• EXERCISE OBJECTIVE: Your task is to write out the full listing once more, exactly.

• MATERIAL TO PROCESS:
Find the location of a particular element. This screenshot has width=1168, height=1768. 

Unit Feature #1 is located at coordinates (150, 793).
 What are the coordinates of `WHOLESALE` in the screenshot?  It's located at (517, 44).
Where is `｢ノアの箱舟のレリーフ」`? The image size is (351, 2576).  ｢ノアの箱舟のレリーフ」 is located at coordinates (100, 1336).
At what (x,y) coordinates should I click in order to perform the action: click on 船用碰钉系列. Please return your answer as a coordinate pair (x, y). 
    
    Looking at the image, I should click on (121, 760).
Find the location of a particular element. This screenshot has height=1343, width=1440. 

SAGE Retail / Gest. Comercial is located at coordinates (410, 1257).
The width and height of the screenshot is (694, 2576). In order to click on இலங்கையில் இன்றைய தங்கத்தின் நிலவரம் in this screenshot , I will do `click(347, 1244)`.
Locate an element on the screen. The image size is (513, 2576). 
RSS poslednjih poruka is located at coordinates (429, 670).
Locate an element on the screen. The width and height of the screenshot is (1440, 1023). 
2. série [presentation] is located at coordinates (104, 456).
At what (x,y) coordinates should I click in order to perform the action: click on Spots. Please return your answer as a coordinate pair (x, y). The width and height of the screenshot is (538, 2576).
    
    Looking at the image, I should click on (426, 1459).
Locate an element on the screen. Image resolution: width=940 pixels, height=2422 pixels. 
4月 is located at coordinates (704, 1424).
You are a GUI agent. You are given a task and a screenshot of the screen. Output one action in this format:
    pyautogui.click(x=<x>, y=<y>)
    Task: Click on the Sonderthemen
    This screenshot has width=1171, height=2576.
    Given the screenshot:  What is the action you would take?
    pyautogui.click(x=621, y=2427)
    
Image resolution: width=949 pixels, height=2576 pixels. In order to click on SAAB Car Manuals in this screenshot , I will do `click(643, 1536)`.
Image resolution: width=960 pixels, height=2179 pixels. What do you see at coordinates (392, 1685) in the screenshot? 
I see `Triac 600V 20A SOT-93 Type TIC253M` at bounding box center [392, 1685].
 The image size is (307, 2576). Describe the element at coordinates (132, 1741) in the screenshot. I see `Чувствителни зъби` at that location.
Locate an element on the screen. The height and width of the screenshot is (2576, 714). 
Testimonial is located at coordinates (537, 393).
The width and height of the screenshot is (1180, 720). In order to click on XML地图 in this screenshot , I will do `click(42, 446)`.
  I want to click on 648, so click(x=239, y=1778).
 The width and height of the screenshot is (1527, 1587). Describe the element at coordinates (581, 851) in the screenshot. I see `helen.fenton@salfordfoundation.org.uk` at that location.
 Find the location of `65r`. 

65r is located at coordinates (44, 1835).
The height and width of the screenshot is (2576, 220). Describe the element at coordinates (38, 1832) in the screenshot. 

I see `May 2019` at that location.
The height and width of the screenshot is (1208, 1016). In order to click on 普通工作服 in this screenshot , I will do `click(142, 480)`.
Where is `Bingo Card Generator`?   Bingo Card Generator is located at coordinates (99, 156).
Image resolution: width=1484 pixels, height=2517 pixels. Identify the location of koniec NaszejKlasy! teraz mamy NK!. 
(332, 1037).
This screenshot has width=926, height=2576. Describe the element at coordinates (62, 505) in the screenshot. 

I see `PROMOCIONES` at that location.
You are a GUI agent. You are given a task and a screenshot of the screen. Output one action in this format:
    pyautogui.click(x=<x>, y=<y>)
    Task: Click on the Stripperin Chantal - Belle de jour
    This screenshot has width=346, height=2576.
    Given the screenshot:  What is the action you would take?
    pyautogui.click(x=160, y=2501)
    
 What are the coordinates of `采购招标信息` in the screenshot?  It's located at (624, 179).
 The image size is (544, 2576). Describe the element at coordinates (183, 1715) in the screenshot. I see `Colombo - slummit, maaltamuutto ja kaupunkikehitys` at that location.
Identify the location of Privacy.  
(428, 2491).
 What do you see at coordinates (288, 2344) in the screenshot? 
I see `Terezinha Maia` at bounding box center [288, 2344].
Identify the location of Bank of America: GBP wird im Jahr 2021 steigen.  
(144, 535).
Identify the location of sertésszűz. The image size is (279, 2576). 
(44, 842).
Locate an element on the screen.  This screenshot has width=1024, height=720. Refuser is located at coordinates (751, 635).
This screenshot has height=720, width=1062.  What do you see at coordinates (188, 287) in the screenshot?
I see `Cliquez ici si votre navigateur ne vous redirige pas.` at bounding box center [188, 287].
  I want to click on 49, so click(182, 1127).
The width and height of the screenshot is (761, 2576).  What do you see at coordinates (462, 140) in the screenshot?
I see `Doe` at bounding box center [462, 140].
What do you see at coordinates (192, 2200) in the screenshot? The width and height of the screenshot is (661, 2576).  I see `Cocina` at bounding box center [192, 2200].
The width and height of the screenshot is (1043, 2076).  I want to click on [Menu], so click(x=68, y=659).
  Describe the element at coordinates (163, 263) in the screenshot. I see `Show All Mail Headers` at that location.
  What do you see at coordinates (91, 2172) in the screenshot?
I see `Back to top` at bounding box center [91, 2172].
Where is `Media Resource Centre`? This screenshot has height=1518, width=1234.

• SOLUTION TO THIS TASK:
Find the location of a particular element. This screenshot has width=1168, height=1768. 

Unit Feature #1 is located at coordinates (150, 793).
 What are the coordinates of `WHOLESALE` in the screenshot?  It's located at (517, 44).
Where is `｢ノアの箱舟のレリーフ」`? The image size is (351, 2576).  ｢ノアの箱舟のレリーフ」 is located at coordinates (100, 1336).
At what (x,y) coordinates should I click in order to perform the action: click on 船用碰钉系列. Please return your answer as a coordinate pair (x, y). 
    
    Looking at the image, I should click on (121, 760).
Find the location of a particular element. This screenshot has height=1343, width=1440. 

SAGE Retail / Gest. Comercial is located at coordinates (410, 1257).
The width and height of the screenshot is (694, 2576). In order to click on இலங்கையில் இன்றைய தங்கத்தின் நிலவரம் in this screenshot , I will do `click(347, 1244)`.
Locate an element on the screen. The image size is (513, 2576). 
RSS poslednjih poruka is located at coordinates (429, 670).
Locate an element on the screen. The width and height of the screenshot is (1440, 1023). 
2. série [presentation] is located at coordinates (104, 456).
At what (x,y) coordinates should I click in order to perform the action: click on Spots. Please return your answer as a coordinate pair (x, y). The width and height of the screenshot is (538, 2576).
    
    Looking at the image, I should click on (426, 1459).
Locate an element on the screen. Image resolution: width=940 pixels, height=2422 pixels. 
4月 is located at coordinates (704, 1424).
You are a GUI agent. You are given a task and a screenshot of the screen. Output one action in this format:
    pyautogui.click(x=<x>, y=<y>)
    Task: Click on the Sonderthemen
    This screenshot has width=1171, height=2576.
    Given the screenshot:  What is the action you would take?
    pyautogui.click(x=621, y=2427)
    
Image resolution: width=949 pixels, height=2576 pixels. In order to click on SAAB Car Manuals in this screenshot , I will do `click(643, 1536)`.
Image resolution: width=960 pixels, height=2179 pixels. What do you see at coordinates (392, 1685) in the screenshot? 
I see `Triac 600V 20A SOT-93 Type TIC253M` at bounding box center [392, 1685].
 The image size is (307, 2576). Describe the element at coordinates (132, 1741) in the screenshot. I see `Чувствителни зъби` at that location.
Locate an element on the screen. The height and width of the screenshot is (2576, 714). 
Testimonial is located at coordinates (537, 393).
The width and height of the screenshot is (1180, 720). In order to click on XML地图 in this screenshot , I will do `click(42, 446)`.
  I want to click on 648, so click(x=239, y=1778).
 The width and height of the screenshot is (1527, 1587). Describe the element at coordinates (581, 851) in the screenshot. I see `helen.fenton@salfordfoundation.org.uk` at that location.
 Find the location of `65r`. 

65r is located at coordinates (44, 1835).
The height and width of the screenshot is (2576, 220). Describe the element at coordinates (38, 1832) in the screenshot. 

I see `May 2019` at that location.
The height and width of the screenshot is (1208, 1016). In order to click on 普通工作服 in this screenshot , I will do `click(142, 480)`.
Where is `Bingo Card Generator`?   Bingo Card Generator is located at coordinates (99, 156).
Image resolution: width=1484 pixels, height=2517 pixels. Identify the location of koniec NaszejKlasy! teraz mamy NK!. 
(332, 1037).
This screenshot has width=926, height=2576. Describe the element at coordinates (62, 505) in the screenshot. 

I see `PROMOCIONES` at that location.
You are a GUI agent. You are given a task and a screenshot of the screen. Output one action in this format:
    pyautogui.click(x=<x>, y=<y>)
    Task: Click on the Stripperin Chantal - Belle de jour
    This screenshot has width=346, height=2576.
    Given the screenshot:  What is the action you would take?
    pyautogui.click(x=160, y=2501)
    
 What are the coordinates of `采购招标信息` in the screenshot?  It's located at (624, 179).
 The image size is (544, 2576). Describe the element at coordinates (183, 1715) in the screenshot. I see `Colombo - slummit, maaltamuutto ja kaupunkikehitys` at that location.
Identify the location of Privacy.  
(428, 2491).
 What do you see at coordinates (288, 2344) in the screenshot? 
I see `Terezinha Maia` at bounding box center [288, 2344].
Identify the location of Bank of America: GBP wird im Jahr 2021 steigen.  
(144, 535).
Identify the location of sertésszűz. The image size is (279, 2576). 
(44, 842).
Locate an element on the screen.  This screenshot has width=1024, height=720. Refuser is located at coordinates (751, 635).
This screenshot has height=720, width=1062.  What do you see at coordinates (188, 287) in the screenshot?
I see `Cliquez ici si votre navigateur ne vous redirige pas.` at bounding box center [188, 287].
  I want to click on 49, so click(182, 1127).
The width and height of the screenshot is (761, 2576).  What do you see at coordinates (462, 140) in the screenshot?
I see `Doe` at bounding box center [462, 140].
What do you see at coordinates (192, 2200) in the screenshot? The width and height of the screenshot is (661, 2576).  I see `Cocina` at bounding box center [192, 2200].
The width and height of the screenshot is (1043, 2076).  I want to click on [Menu], so click(x=68, y=659).
  Describe the element at coordinates (163, 263) in the screenshot. I see `Show All Mail Headers` at that location.
  What do you see at coordinates (91, 2172) in the screenshot?
I see `Back to top` at bounding box center [91, 2172].
Where is `Media Resource Centre`? This screenshot has height=1518, width=1234.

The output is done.